It's easy to understand why some people drink. At least, each person can justify (or thinks they can, anyway) the reason for their alcoholism. Somebody drinks "to relax," another "for the taste," yet another "for a social lubricant." But can you explain why animals are driven to drink? For instance, take my parakeet (well, he is a bird, not an animal, but that doesn't bar him from being an alcoholic.)
So, the story.
About a year ago we've begun to notice some strange behaviour with our parakeet - he would chew up whatever fruit - apples, pears - very carefully, and then spit the flesh out into his water dish. He then would wait two-three days, until the dish fermented, and drink it all up, this "moonshine" of his. Then he'd get up onto his perch, and begin to "sing" so loudly, that people from neighboring HOUSES would come over to complain. His "singing" is evidently copied from some mating baboons, and cannot be easily described. His "normal" speech (which includes "hello," "idiot," "asshole," "bitch") is reserved for the sober times.
And don't even think about passing by his cage when he is drunk! He attacks everyone who passes by, and if you attempt to remove his "moonshine", you are risking losing a limb. His beak is on par with a vulture - he can snap a pencil in half easily. And a few days ago we've noticed he begun adding tree bark to his mixture - I guess he'll be making bathtub gin soon!
* * *
Короче, история.
Где-то с год назад мы стали замечать, что попугай ведёт себя странно - яблоки, груши и т. д. тщательно пережевывает и мякиш сбрасывает в поилку с водой. После сидит и ждёт несколько дней - пока не забурлит. И только когда бражка готова - начинает активно пить. Потом набырится, залезет на жёрдочку, и давай сцука голосить, да так, что люди из соседних ДОМОВ!!! жалуются. Причём крики скопированы наверное с каких-то бабуинов перед боем.

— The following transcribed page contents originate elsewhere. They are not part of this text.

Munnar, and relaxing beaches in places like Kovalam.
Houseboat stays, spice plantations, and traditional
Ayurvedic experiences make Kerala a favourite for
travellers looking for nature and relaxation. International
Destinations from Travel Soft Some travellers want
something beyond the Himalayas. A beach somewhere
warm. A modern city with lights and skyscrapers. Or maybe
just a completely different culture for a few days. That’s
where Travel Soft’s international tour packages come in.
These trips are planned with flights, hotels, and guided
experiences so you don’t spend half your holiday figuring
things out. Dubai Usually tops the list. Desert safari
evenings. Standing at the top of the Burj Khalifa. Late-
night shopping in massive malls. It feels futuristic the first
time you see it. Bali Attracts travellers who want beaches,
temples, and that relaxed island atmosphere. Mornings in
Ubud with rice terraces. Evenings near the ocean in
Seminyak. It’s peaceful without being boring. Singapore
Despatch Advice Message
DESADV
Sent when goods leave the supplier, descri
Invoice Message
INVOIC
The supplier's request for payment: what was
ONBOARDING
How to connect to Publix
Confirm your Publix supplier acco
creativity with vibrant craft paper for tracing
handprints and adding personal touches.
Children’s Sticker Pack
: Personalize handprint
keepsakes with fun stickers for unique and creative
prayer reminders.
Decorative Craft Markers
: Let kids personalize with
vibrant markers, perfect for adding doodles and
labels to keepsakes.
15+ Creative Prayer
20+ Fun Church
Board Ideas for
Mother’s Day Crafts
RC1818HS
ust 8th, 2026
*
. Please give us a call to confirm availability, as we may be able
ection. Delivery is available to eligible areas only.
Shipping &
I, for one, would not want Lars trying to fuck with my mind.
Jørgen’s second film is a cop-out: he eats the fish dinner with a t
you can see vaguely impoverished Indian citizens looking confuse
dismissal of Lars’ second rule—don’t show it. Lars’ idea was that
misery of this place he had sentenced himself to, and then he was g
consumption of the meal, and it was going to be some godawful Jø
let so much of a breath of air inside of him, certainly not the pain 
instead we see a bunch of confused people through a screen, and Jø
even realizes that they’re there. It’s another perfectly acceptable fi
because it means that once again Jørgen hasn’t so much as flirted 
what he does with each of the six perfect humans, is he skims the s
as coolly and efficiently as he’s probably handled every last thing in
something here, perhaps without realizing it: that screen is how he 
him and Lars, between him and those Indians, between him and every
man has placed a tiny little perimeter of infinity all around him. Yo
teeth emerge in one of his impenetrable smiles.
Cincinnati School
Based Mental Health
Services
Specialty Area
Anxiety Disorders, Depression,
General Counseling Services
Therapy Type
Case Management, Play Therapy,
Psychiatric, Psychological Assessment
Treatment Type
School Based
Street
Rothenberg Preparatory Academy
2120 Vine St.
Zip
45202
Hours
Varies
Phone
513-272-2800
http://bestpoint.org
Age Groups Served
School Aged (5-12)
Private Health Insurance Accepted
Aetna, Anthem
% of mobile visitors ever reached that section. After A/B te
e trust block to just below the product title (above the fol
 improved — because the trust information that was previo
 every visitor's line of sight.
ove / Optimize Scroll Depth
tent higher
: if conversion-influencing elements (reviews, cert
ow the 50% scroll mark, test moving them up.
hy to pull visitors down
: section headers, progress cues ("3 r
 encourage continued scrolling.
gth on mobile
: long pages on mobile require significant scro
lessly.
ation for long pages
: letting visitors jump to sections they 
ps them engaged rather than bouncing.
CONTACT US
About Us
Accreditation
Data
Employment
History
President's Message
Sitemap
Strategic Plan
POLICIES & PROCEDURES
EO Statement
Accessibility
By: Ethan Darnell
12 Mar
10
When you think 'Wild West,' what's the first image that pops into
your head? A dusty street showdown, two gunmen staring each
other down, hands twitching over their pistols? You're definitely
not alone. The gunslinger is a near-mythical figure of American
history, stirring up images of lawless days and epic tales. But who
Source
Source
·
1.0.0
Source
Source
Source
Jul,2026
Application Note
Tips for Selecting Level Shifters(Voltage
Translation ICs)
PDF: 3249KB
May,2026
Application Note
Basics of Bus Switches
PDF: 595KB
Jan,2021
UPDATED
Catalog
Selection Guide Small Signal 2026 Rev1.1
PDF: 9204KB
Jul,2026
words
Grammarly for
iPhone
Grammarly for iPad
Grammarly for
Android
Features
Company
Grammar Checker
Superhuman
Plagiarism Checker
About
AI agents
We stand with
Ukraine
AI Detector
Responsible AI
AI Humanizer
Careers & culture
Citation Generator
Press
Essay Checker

Словами ("привет, придурок, сволочь, сука") он говорит тока когда трезвый. А во время запоя к нему лучше не подходить - злобно кидается на всех, кто мимо проходит, хорошо, клетка спасает. А уж в клетку руку засунуть, чтоб брагу забрать - вообще нереально. Дзюба у него такая, что орлы или ястребы отдыхают - карандаш перекусывает в одно движение. з. ы. А недавно заметили, что в брагу он кору и щепки стал добавлять - коньяк, гад, готовит.